« Le statu quo ne peut plus perdurer » : le pari risqué de l’Autorité palestinienne face à l’annexion
2020-06-10 18:59:09
Ramallah suspend ses accords sécuritaires et économiques avec Israël, pour faire reculer Nétanyahou sur ses plans d’annexion de la Cisjordanie occupée. Les conséquences, douloureuses, se font déjà sentir.
Au début, rares sont ceux qui ont pris la menace du raïs au sérieux. Le 19 mai, en plein mois du ramadan, le président palestinien est apparu derrière son bureau massif, encadré de deux immenses drapeaux. En réaction aux velléités israéliennes d’annexion d’une partie de la Cisjordanie occupée, Mahmoud Abbas a annoncé que l’Autorité palestinienne, qu’il dirige, est « absoute, à partir d’aujourd’hui, de tous ses accords avec les gouvernements américain et israélien et de toutes ses obligations basées sur ces ententes, y compris celles relatives à la sécurité ». Le vieux dirigeant de 85 ans avait déjà brandi cet avertissement à maintes reprises par le passé, sans jamais y donner suite.

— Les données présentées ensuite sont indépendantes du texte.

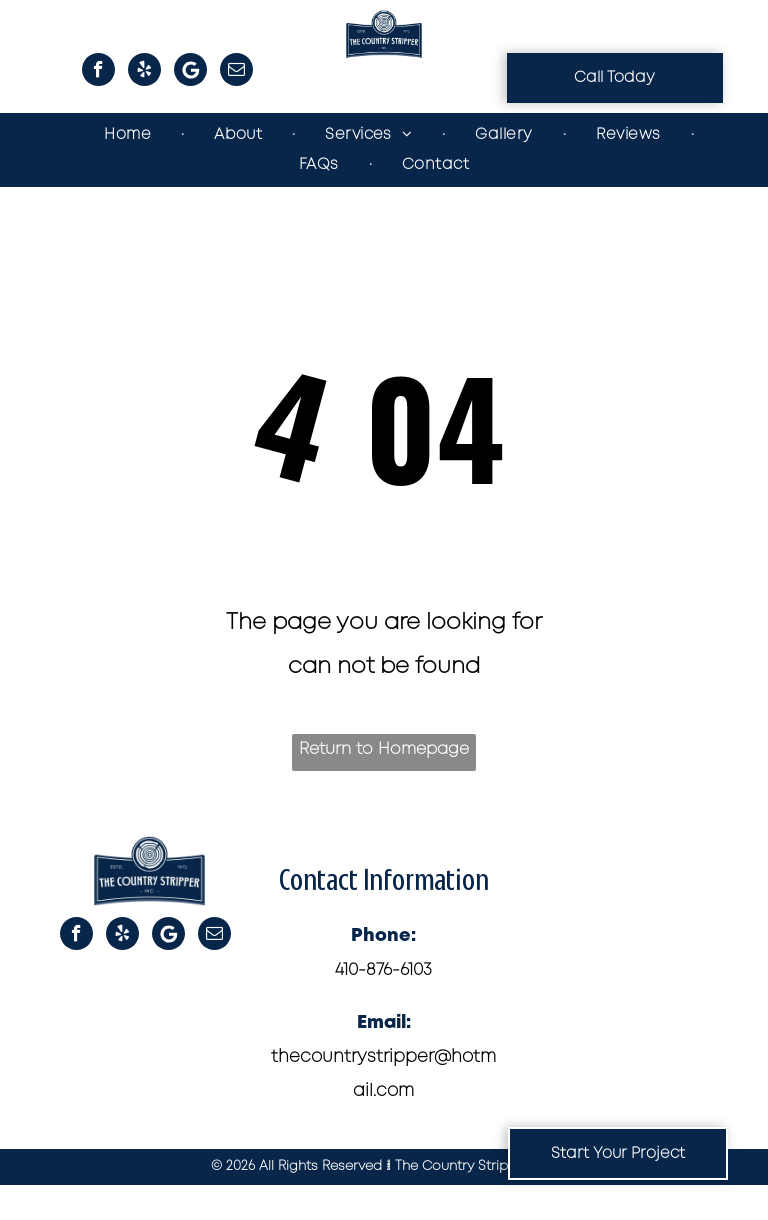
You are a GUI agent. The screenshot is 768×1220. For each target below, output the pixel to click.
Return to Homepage (384, 749)
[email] (236, 72)
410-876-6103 (383, 970)
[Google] (190, 72)
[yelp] (144, 72)
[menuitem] (129, 135)
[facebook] (98, 72)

Cette fois-ci, Mahmoud Abbas entend tenir sa promesse : les Palestiniens coupent, peu à peu, les ponts dans l’espoir de faire reculer les Israéliens sur leur projet d’annexion. Fin mai, le Fatah, le parti du président, a diffusé deux vidéos sur Twitter censées montrer des forces de sécurité palestiniennes barrant l’entrée d’Hébron et du gouvernorat de Bethléem aux militaires israéliens. Depuis le discours du président, « il n’y a eu aucune coopération sécuritaire israélo-palestinienne, à aucun niveau », a affirmé le premier ministre palestinien, Mohamed Shtayyeh, lors d’une conférence de presse à Ramallah, mardi 9 juin.
« Au bord de la faillite »
Honnie des Palestiniens, la coopération sécuritaire est un instrument essentiel du contrôle israélien sur la Cisjordanie occupée, interrompue une seule fois, lors de la seconde Intifada, de 2000 à 2005. Derrière les déclarations au ton grave, Ramallah a toutefois laissé entendre à l’Etat hébreu qu’il ne laisserait pas le « chaos s’installer » de l’autre côté de la ligne verte. « Il y a toujours une certaine coordination de facto, mais beaucoup moins de communication entre les deux côtés », nuance Céline Touboul, codirectrice générale de l’Economic Cooperation Foundation, l’un des artisans israéliens des accords d’Oslo.